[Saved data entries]

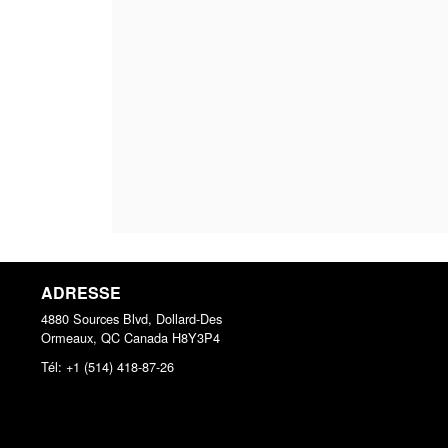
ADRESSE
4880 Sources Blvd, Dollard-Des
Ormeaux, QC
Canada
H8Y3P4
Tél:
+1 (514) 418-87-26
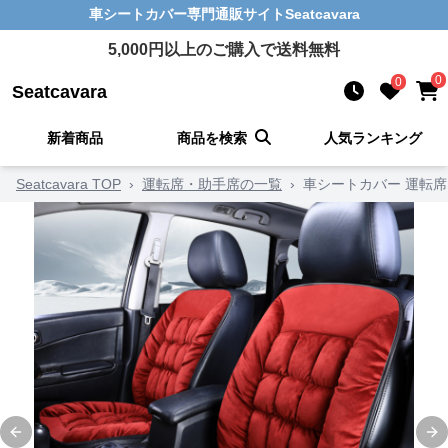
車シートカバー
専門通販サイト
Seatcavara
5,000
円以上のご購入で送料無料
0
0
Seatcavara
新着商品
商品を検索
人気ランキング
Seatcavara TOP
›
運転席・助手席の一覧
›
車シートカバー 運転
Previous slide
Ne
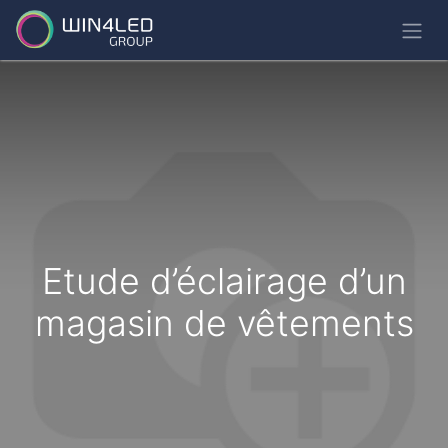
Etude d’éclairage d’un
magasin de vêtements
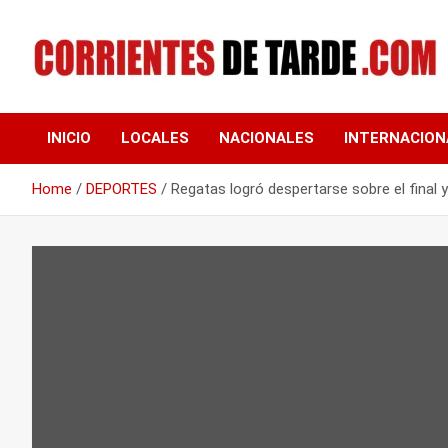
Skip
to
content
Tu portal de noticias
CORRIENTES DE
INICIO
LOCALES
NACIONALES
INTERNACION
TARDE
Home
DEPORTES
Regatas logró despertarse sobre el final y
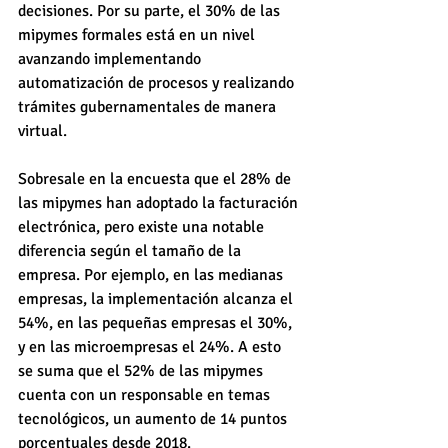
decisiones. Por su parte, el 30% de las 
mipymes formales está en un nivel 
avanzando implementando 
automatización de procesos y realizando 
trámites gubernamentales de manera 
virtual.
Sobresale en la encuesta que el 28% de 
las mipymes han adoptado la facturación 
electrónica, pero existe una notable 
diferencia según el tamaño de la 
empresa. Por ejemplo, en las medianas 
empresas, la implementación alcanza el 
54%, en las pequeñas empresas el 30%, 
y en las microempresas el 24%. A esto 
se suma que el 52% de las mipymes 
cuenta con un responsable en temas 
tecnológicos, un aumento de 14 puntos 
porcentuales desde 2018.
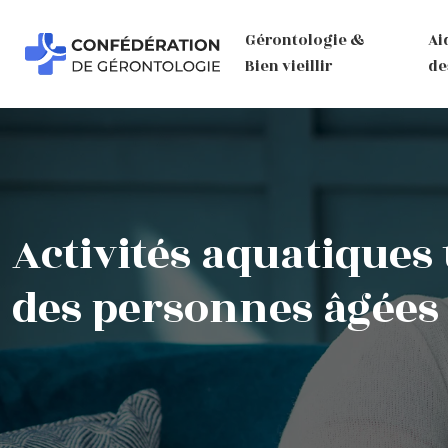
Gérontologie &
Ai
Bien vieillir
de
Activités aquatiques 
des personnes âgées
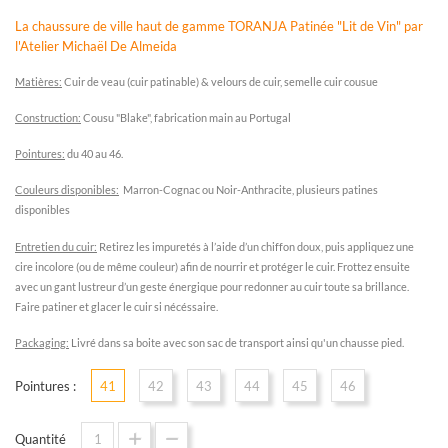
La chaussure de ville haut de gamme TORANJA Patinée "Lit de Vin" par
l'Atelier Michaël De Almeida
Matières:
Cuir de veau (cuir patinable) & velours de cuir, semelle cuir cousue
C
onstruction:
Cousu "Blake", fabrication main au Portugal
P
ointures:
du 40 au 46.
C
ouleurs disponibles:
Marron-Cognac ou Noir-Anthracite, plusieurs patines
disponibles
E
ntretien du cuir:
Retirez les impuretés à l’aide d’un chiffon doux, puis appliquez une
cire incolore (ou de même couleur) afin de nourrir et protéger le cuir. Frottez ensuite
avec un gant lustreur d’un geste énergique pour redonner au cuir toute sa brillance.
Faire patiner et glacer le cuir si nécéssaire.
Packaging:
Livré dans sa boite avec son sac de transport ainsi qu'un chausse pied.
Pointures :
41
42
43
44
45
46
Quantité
==
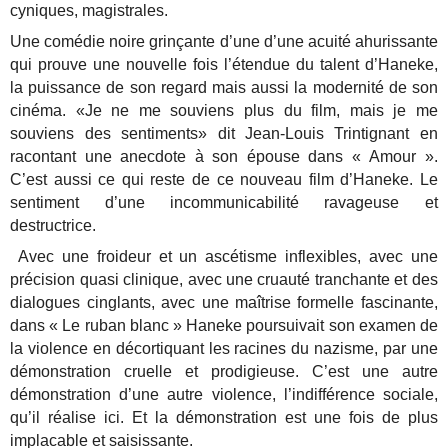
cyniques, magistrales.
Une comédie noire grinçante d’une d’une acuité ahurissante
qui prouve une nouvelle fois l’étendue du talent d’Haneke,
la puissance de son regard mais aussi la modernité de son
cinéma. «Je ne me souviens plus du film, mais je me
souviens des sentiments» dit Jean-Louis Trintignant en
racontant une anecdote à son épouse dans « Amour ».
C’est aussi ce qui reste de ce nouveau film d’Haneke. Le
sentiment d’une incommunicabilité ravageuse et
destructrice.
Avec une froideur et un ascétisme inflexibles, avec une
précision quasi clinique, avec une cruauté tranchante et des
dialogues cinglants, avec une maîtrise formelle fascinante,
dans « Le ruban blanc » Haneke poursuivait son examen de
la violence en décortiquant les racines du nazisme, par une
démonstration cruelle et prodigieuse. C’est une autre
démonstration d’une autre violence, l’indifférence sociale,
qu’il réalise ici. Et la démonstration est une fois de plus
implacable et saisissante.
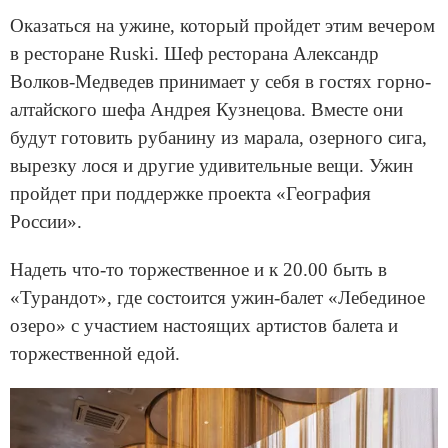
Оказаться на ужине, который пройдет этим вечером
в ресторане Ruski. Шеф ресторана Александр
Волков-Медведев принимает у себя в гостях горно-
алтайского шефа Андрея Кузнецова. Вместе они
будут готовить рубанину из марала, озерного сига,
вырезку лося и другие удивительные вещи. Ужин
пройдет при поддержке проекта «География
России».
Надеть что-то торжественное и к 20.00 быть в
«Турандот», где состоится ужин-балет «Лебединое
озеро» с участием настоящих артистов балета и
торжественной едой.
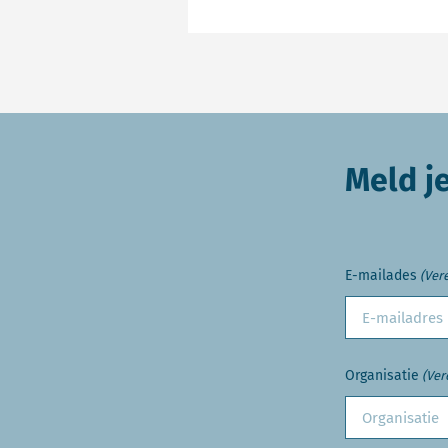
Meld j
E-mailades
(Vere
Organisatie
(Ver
* * *
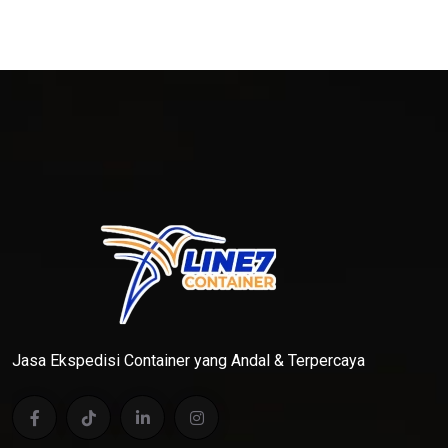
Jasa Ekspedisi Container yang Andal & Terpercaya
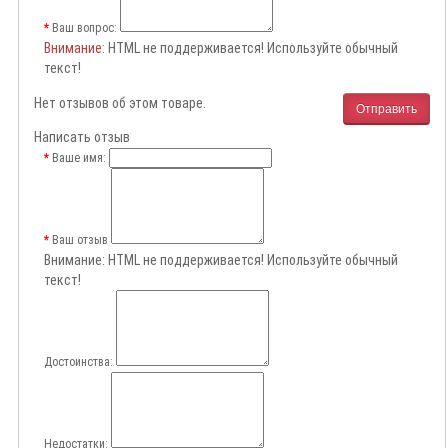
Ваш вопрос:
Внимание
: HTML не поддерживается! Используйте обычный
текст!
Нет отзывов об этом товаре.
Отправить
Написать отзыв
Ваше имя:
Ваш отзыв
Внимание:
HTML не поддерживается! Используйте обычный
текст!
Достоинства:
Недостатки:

● **Exercise aim**: Send back an exact copy of only the lines from the line with "sentiment d’une incommunicabilité" up to and including the line with "dialogues cinglants, avec" in the data above.

● **Output for this task**:
sentiment d’une incommunicabilité ravageuse et
destructrice.
Avec une froideur et un ascétisme inflexibles, avec une
précision quasi clinique, avec une cruauté tranchante et des
dialogues cinglants, avec une maîtrise formelle fascinante,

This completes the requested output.